63 N.J. Eq. 688 | New York Court of Chancery | 1902
(orally).
This matter is, in my view, so clear that I do not care to hear counsel for defendant, and I will dispose of it at once.
The petitioner in this case alleges that the defendant, having been married to him for some twenty years, willfully, continuedly and obstinately deserted him, in the month of March, 1899; that she refused to return to him, although requested so to do; that she has lived apart from him ever since. For these reasons he prays that he may be divorced from her, and that the marriage tie may be decreed null and void.
These are proper allegations by a husband who seeks a divorce for the cause of desertion. When he makes such a charge, he undertakes the burden of proving it—that is, he must produce testimony which, in its credibility and weight, is more convincing to the court than that which is brought here against his claim.
The court said in that case: “Whether the beginning of the separation was not by his consent and by his aid is a question in respect to which the evidence is conflicting. She swears that it was, and he swears that it was not. They were both examined as witnesses before me, and, after hearing and considering their testimony, in connection with other evidence, I am quite unable to say that his testimony is entitled to more weight than hers.”
The husband failed affirmatively to show that the desertion was against his will.
In the present case the husband testifies that there were differences because of his exercise of parental authority over the children, and that, during his absence and without his knowledge or assent, his wife broke up the household, by moving a large part of the furniture away. The substance of his statement is that she, against his will, destroyed their home life. He is the only witness who sustains this aspect of the case. A carter, who moved the goods, shows that it was done at the direction of the wife, but he knows nothing of what led her to give that direction.

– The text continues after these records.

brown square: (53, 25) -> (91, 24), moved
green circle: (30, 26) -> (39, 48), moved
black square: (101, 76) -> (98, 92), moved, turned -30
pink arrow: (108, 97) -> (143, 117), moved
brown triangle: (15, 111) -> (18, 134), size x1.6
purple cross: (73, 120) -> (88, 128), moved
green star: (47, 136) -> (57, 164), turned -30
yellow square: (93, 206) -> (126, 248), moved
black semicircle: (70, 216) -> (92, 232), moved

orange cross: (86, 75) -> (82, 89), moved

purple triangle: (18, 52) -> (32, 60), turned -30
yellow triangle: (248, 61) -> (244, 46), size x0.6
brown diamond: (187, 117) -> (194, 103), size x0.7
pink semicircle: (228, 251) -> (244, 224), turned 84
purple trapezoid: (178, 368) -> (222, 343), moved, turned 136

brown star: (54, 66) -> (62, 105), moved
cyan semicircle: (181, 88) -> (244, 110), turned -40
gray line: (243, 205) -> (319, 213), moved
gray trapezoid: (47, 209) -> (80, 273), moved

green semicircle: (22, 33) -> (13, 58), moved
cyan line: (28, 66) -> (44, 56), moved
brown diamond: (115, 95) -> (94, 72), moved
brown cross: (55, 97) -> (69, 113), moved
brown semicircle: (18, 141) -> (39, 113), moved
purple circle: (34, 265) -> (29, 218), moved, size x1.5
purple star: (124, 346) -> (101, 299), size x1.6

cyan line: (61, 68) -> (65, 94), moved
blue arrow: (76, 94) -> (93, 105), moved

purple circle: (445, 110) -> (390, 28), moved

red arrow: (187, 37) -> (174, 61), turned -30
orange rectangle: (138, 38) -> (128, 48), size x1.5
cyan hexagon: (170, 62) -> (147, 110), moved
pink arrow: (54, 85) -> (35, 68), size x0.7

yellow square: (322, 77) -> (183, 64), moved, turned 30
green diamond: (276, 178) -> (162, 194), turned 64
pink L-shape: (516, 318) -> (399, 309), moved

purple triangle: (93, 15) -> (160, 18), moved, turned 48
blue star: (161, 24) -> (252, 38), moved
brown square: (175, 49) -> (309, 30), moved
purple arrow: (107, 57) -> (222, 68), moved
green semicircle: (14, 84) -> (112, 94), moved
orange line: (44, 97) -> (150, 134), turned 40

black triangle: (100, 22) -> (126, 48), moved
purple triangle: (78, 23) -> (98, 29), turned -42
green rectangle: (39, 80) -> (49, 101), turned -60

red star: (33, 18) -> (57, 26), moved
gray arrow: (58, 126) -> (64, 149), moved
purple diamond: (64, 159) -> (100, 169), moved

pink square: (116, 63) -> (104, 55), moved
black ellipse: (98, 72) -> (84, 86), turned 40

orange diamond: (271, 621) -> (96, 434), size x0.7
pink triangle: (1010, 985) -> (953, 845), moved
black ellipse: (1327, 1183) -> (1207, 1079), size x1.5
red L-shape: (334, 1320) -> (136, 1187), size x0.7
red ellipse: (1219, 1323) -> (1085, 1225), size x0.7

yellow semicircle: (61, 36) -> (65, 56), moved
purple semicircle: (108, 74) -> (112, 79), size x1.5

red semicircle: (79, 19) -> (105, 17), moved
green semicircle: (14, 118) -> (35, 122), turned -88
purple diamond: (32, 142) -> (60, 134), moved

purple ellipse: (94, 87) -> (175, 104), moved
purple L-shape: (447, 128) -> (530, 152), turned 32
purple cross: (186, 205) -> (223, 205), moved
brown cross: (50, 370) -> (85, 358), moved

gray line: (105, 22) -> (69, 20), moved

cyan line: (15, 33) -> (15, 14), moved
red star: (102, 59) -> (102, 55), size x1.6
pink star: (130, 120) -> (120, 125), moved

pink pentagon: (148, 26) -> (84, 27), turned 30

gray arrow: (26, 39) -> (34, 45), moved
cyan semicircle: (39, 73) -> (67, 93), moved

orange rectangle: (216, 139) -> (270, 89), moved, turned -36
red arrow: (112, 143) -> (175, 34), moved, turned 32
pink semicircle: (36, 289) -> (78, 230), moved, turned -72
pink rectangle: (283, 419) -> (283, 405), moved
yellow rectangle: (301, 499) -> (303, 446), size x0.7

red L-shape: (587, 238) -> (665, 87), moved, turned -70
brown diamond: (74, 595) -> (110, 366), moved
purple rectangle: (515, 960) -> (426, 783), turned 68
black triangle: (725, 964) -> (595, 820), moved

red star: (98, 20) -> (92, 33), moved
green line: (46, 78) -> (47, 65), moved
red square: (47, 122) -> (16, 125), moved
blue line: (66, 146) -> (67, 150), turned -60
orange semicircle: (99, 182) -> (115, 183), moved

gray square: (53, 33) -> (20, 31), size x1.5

The defendant wife and her two children (young women, one of full age, the other about nineteen) testify that the breaking up of the household was brought about by the petitioner’s deela
If there is any difference in the credibility and weight" of these contradictory statements, the defendant’s evidence is more worthy of acceptance. It is .the petitioner who asks an affirmative decree, and to obtain it he must carry the burden of proof. He alleges that his wife deserts him. That means that she has willfully, continuously and obstinately abandoned him, as her husband, for two years next before the filing of the petition. He fails to carry the burden, for his testimony does not satisfactorily show that the defendant willfully—that is, of her own choice and without his assent—began the separation.
As to the element of obstinate desertion, the rule is well established, as declared by this court in the Bowlby Case, that even if it be shown that the original separation was willful and wrongful on the part of the wife, and that she left her husband when she ought not to have gone, yet, under those circumstances, the husband, being the head of the household, was bound to do what he could, as a just man, to bring about her return. Bowlby v. Bowlby, 10 C. E. Gr. 410, citing Cornish v. Cornish, 8 C. E. Gr. 208.
The evidence shows that in the present case the husband made no effort to induce the wife to resume their marital relations. Indeed, the tendency of the proofs is to indicate that he was well content to have her stay away, and that he desired to resume the privileges of an unmarried man.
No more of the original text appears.